# My New Rhoms!



## vlahos (Sep 7, 2003)

Some pics of my two rhoms. I picked the little guy up from big al's mississauga a couple of weeks ago, and the big guy is the rhom i picked up from Trigga today. They're sharing a 75g for a little while till i get a new tank.
Hope you like them.

full tank shot, in-wall








the little guy








the big guy


----------



## BRUNER247 (Jun 2, 2010)

Fish lookn good, gotta love the dark sub. N if I'm seeing it right, the built in tank between two rooms is sic!


----------



## JoeDizzleMPLS (Nov 5, 2007)

You got yourself one hell of a nice fish from Trigga... congrats


----------



## FEEFA (Nov 19, 2007)

Congrats on the new fish, they both look great


----------



## MPG (Mar 14, 2010)

Nice!

Double Nice @ the Old school screensaver in the background! lol


----------



## Sacrifice (Sep 24, 2006)

Sweet looking rhoms. The big guy has really cool color and shape. That divider doesn't look too sturdy though, lol.
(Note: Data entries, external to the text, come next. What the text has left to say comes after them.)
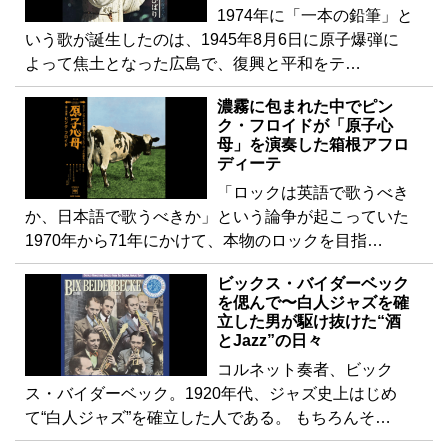
1974年に「一本の鉛筆」と
いう歌が誕生したのは、1945年8月6日に原子爆弾に
よって焦土となった広島で、復興と平和をテ…
濃霧に包まれた中でピン
ク・フロイドが「原子心
母」を演奏した箱根アフロ
ディーテ
「ロックは英語で歌うべき
か、日本語で歌うべきか」という論争が起こっていた
1970年から71年にかけて、本物のロックを目指…
ビックス・バイダーベック
を偲んで〜白人ジャズを確
立した男が駆け抜けた“酒
とJazz”の日々
コルネット奏者、ビック
ス・バイダーベック。1920年代、ジャズ史上はじめ
て“白人ジャズ”を確立した人である。 もちろんそ…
I'll give you double cool points for rocking the old screensaver and triple points for still rocking the old CRT monitor.


----------



## His Majesty (Apr 5, 2005)

congrats on the new rhoms. very nice looking


----------



## wisco_pygo (Dec 9, 2009)

nice rhom


----------



## vlahos (Sep 7, 2003)

Sacrifice said:


> Sweet looking rhoms. The big guy has really cool color and shape. That divider doesn't look too sturdy though, lol.
> 
> I'll give you double cool points for rocking the old screensaver and triple points for still rocking the old CRT monitor.


lol about the monitor...
my comp is the mac on the right and that's my wife's computer from work. You would think that a multi billion dollar company can afford to give their employees a flat screen, but i guess when they allow you to work from home(over 300km away), an old CRT doesn't matter that much. What's the saying...Beggers can't be choosers? isn't that right?
lol


----------



## cmulawka (Dec 11, 2007)

Nice setup but isnt the divider block water flow and filtration or is there holes drilled in it ???? Also what about getting a nice peice of glass to install straight and keep the two in there for a bit.


----------



## vlahos (Sep 7, 2003)

This piece is fibreglass and i did drill holes in it to keep water flowing. As for the setup, i've noticed that the two of them stay by each other beside the divider and the big one may have developed an abrasion on his chin... so, i guess i got to get that other tank sooner than later. he's too nice looking to have him scar himself. As for the divider being on an angle, the little rhom tends to swim higher for some strange reason, so i gave him a little more room on the top half of his space so he's not totally enclosed in


----------



## vlahos (Sep 7, 2003)

.


----------



## Soul Assassin (Nov 21, 2006)




----------



## Ja'eh (Jan 8, 2007)

Nice to see Trigga's old rhom has finally got it's home! They both look great, congratz!


----------



## vlahos (Sep 7, 2003)

Soul Assassin said:


> Nice to see Trigga's old rhom has finally got it's home! They both look great, congratz!


and......Thank you too!


----------